In the paper The employment consequences of private equity acquisitions: The case of institutional buy outs Professor Wood, Marc Goergen, of Cardiff Business School, and Noel O’Sullivan, of Loughborough University’s School of Business and Economics, examined changes to employee numbers, employee productivity and employee remuneration as well as profitability over an 11-year window for 106 IBOs. They looked at IBOs undertaken in the UK between 1997 and 2006, investigating the monitored firms’ performance and employment and wage figures six years before takeover through to four years afterwards. They compared these organisations, against a group of firms with similar performance and another group from the same industry. The IBO companies’ median employment growth was 11 percent five years before acquisition, falling down to 4.8 per cent the year after the deal.
Figures on salary suggest a similar trend with companies seeing a salary reduction from a mean of £29,460 before the IBO to £28,520 following it. By contrast in that same period industry and sized matched companies saw the mean salary surge from £30,170 to £38,430 while performance matched companies saw their mean salary rise from £30,890 to £33,810. Four years after the IBO the mean salary was at £34,010, while in the control firms it was at £44,210 and £42,860 respectively, suggesting the mean workers’ salary at the IBO companies was as much as £10,000 less.
The research also highlighted productivity, measured in the research by calculating real turnover over employees, was lower for the IBO firms than both industry and size-matched companies and performance-matched companies. Professor Wood commented: “Despite – or because of – pay cuts and job losses, productivity in the sample firms remained significantly lower than in the control firms. “This suggests that any supposed disciplinary benefits from job cuts, either in terms of ejecting the lowest strata of performers or incentivising surviving staff, have not resulted in material gains.

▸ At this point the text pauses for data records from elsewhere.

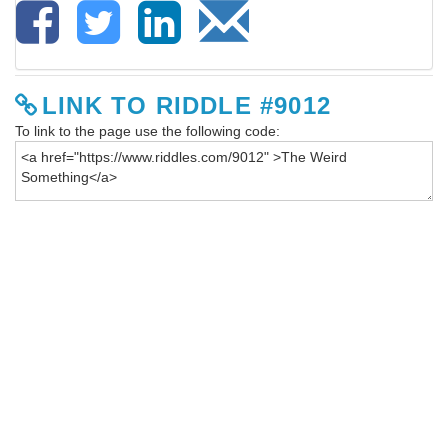
LINK TO RIDDLE #9012
To link to the page use the following code:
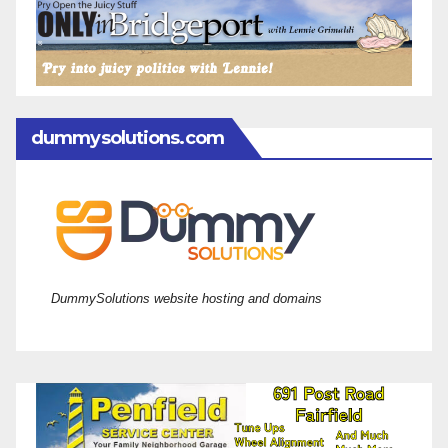
dummysolutions.com
DummySolutions website hosting and domains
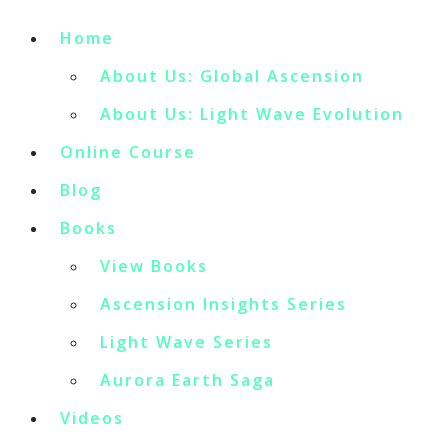
Home
About Us: Global Ascension
About Us: Light Wave Evolution
Online Course
Blog
Books
View Books
Ascension Insights Series
Light Wave Series
Aurora Earth Saga
Videos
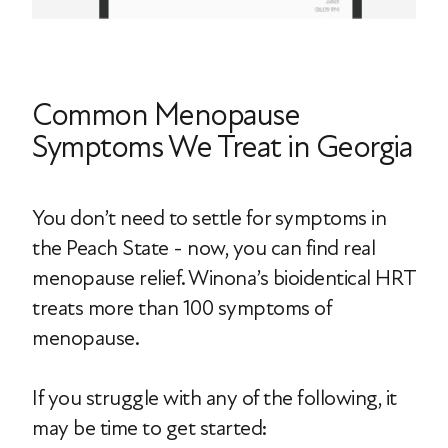
Common Menopause
Symptoms We Treat in Georgia
You don’t need to settle for symptoms in
the Peach State - now, you can find real
menopause relief. Winona’s bioidentical HRT
treats more than 100 symptoms of
menopause.
If you struggle with any of the following, it
may be time to get started:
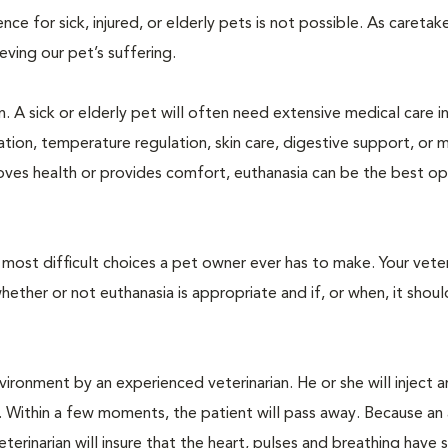
 for sick, injured, or elderly pets is not possible. As caretake
lieving our pet’s suffering.
. A sick or elderly pet will often need extensive medical care i
ration, temperature regulation, skin care, digestive support, or 
oves health or provides comfort, euthanasia can be the best op
ost difficult choices a pet owner ever has to make. Your veteri
ther or not euthanasia is appropriate and if, or when, it shoul
ironment by an experienced veterinarian. He or she will inject a
. Within a few moments, the patient will pass away. Because an
terinarian will insure that the heart, pulses and breathing hav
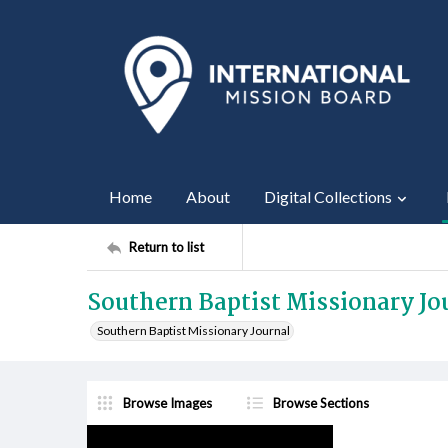
Home
About
Digital Collections
Return to list
Southern Baptist Missionary Jo
Southern Baptist Missionary Journal
Browse Images
Browse Sections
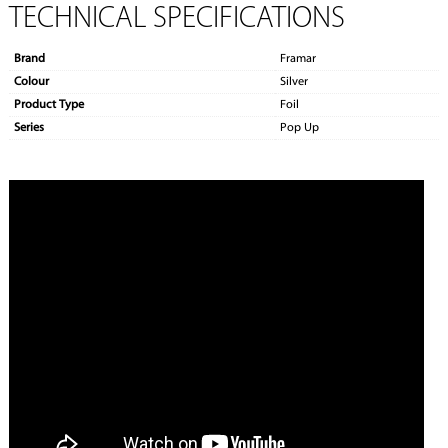
TECHNICAL SPECIFICATIONS
Brand
Framar
Colour
Silver
Product Type
Foil
Series
Pop Up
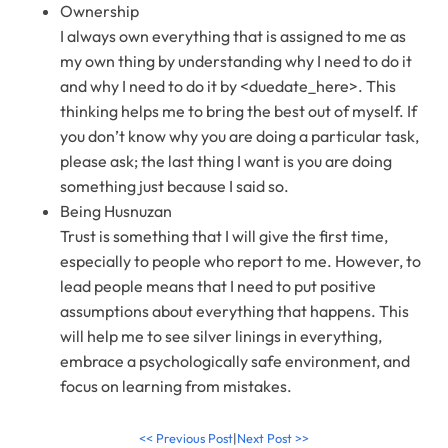
Ownership
I always own everything that is assigned to me as
my own thing by understanding why I need to do it
and why I need to do it by <duedate_here>. This
thinking helps me to bring the best out of myself. If
you don’t know why you are doing a particular task,
please ask; the last thing I want is you are doing
something just because I said so.
Being Husnuzan
Trust is something that I will give the first time,
especially to people who report to me. However, to
lead people means that I need to put positive
assumptions about everything that happens. This
will help me to see silver linings in everything,
embrace a psychologically safe environment, and
focus on learning from mistakes.
<< Previous Post
|
Next Post >>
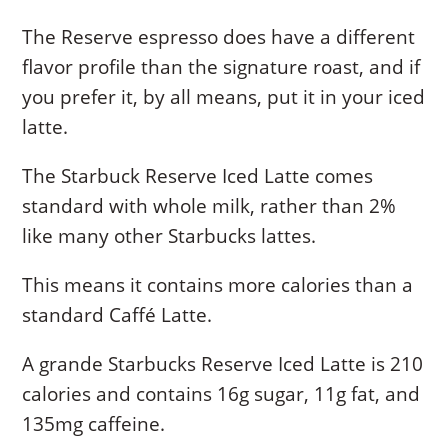
The Reserve espresso does have a different
flavor profile than the signature roast, and if
you prefer it, by all means, put it in your iced
latte.
The Starbuck Reserve Iced Latte comes
standard with whole milk, rather than 2%
like many other Starbucks lattes.
This means it contains more calories than a
standard Caffé Latte.
A grande Starbucks Reserve Iced Latte is 210
calories and contains 16g sugar, 11g fat, and
135mg caffeine.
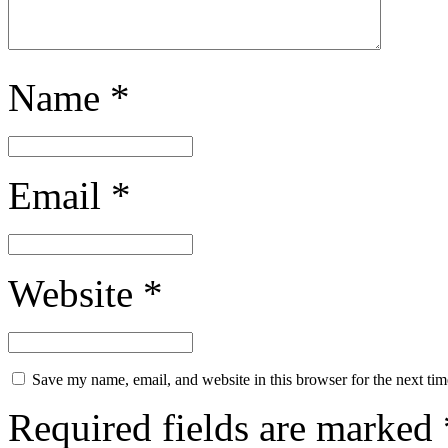
Name
*
Email
*
Website
*
Save my name, email, and website in this browser for the next ti
Required fields are marked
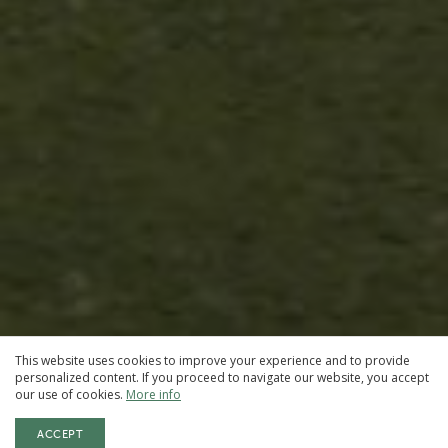
This website uses cookies to improve your experience and to provide
personalized content. If you proceed to navigate our website, you accept
our use of cookies.
More info
ACCEPT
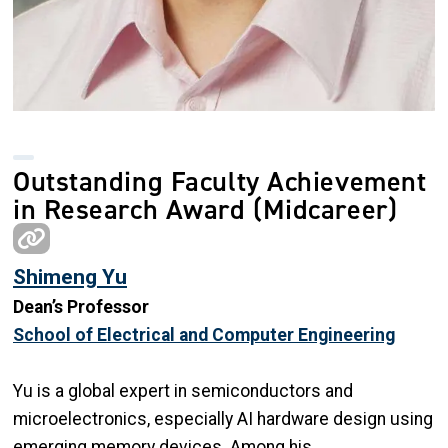
Outstanding Faculty Achievement
in Research Award (Midcareer)
Shimeng Yu
Dean’s Professor
School of Electrical and Computer Engineering
Yu is a global expert in semiconductors and
microelectronics, especially AI hardware design using
emerging memory devices. Among his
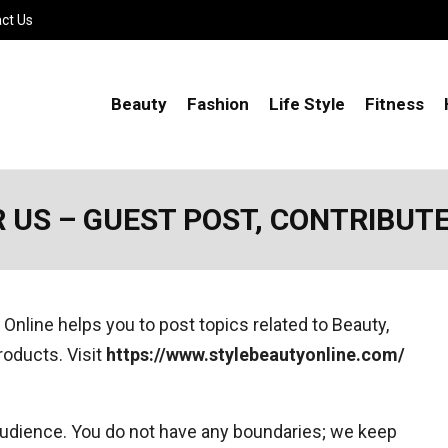
ct Us
Beauty
Fashion
Life Style
Fitness
 US – GUEST POST, CONTRIBUT
 Online helps you to post topics related to Beauty,
products. Visit
https://www.stylebeautyonline.com/
 audience. You do not have any boundaries; we keep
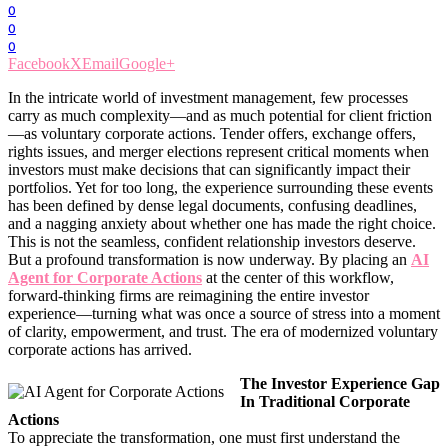
0
0
0
Facebook
X
Email
Google+
In the intricate world of investment management, few processes
carry as much complexity—and as much potential for client friction
—as voluntary corporate actions. Tender offers, exchange offers,
rights issues, and merger elections represent critical moments when
investors must make decisions that can significantly impact their
portfolios. Yet for too long, the experience surrounding these events
has been defined by dense legal documents, confusing deadlines,
and a nagging anxiety about whether one has made the right choice.
This is not the seamless, confident relationship investors deserve.
But a profound transformation is now underway. By placing an
AI
Agent for Corporate Actions
at the center of this workflow,
forward-thinking firms are reimagining the entire investor
experience—turning what was once a source of stress into a moment
of clarity, empowerment, and trust. The era of modernized voluntary
corporate actions has arrived.
The Investor Experience Gap
In Traditional Corporate
Actions
To appreciate the transformation, one must first understand the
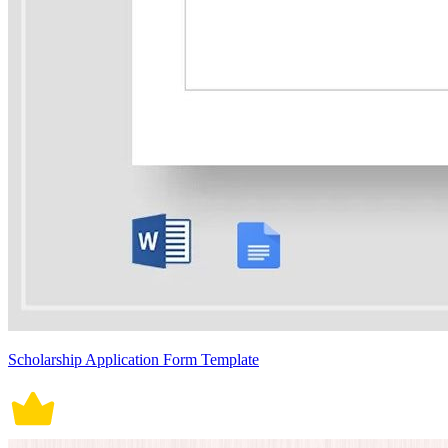
Scholarship Application Form Template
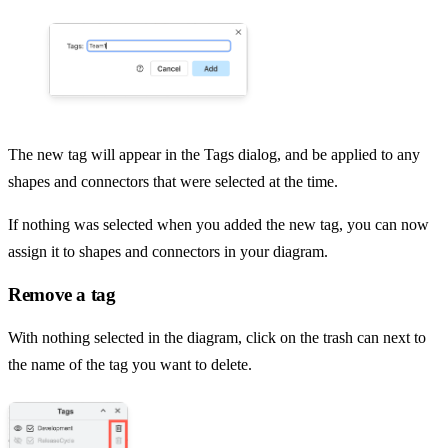
The new tag will appear in the Tags dialog, and be applied to any
shapes and connectors that were selected at the time.
If nothing was selected when you added the new tag, you can now
assign it to shapes and connectors in your diagram.
Remove a tag
With nothing selected in the diagram, click on the trash can next to
the name of the tag you want to delete.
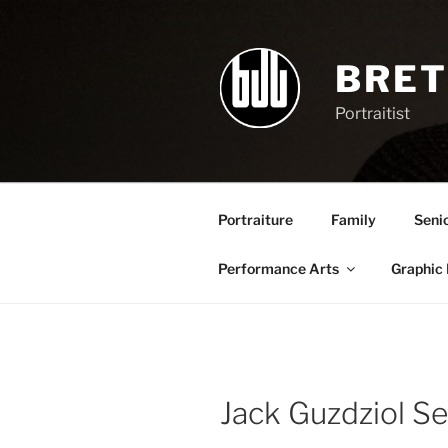
Skip
to
content
BRET
Portraitist
Portraiture
Family
Seni
Performance Arts
Graphic
Jack Guzdziol S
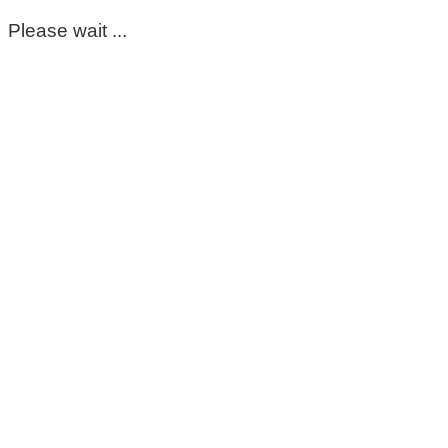
Please wait ...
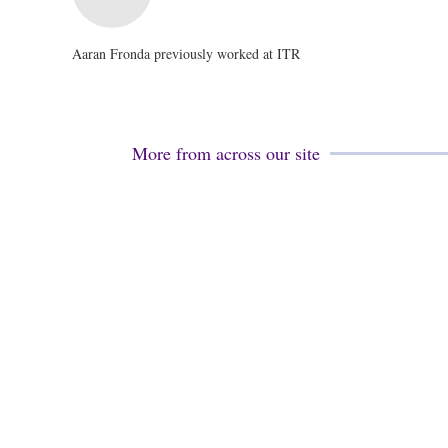
Aaran Fronda previously worked at ITR
More from across our site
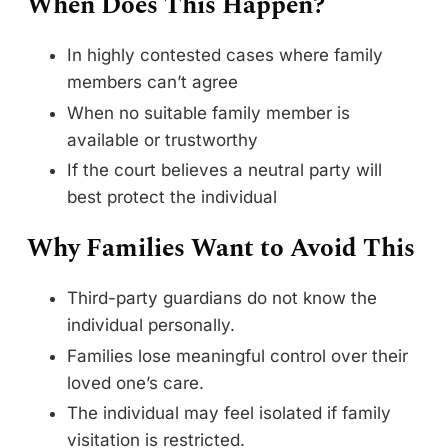
When Does This Happen?
In highly contested cases where family
members can’t agree
When no suitable family member is
available or trustworthy
If the court believes a neutral party will
best protect the individual
Why Families Want to Avoid This
Third-party guardians do not know the
individual personally.
Families lose meaningful control over their
loved one’s care.
The individual may feel isolated if family
visitation is restricted.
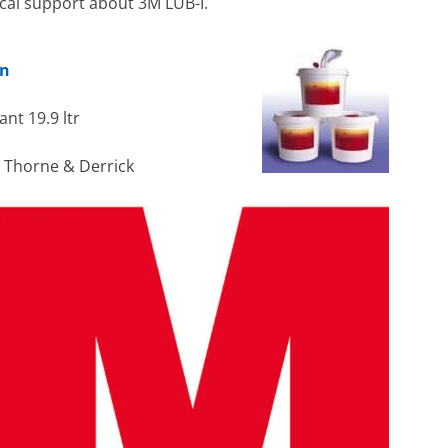
ical support about 3M LUB-I.
on
nt 19.9 ltr
h Thorne & Derrick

“Indeed, the productivity and profitability of the IBO firms remain lower than for the control firms during the four-year period following the takeover, suggesting that a climate of insecurity in tenure and reward reduces employee productivity and firm profitability.” Report co-author, Professor Goergen, Professor of Finance at Cardiff Business School, argues: “This new study does indeed uncover several negative effects on employment from private equity acquisitions. It is important to note that this is for a particular type of private equity acquisition, ie so called institutional buy-outs (IBOs). While we can’t deny the research revealed a post-IBO drop in employment and wages, the study doesn’t imply that all private equity acquisitions are bad. In truth, the debate on the effects of private equity acquisitions going forward needs to be much more nuanced, with a view to distinguishing between the types of private equity acquisition and the positive and negative impacts they generate.”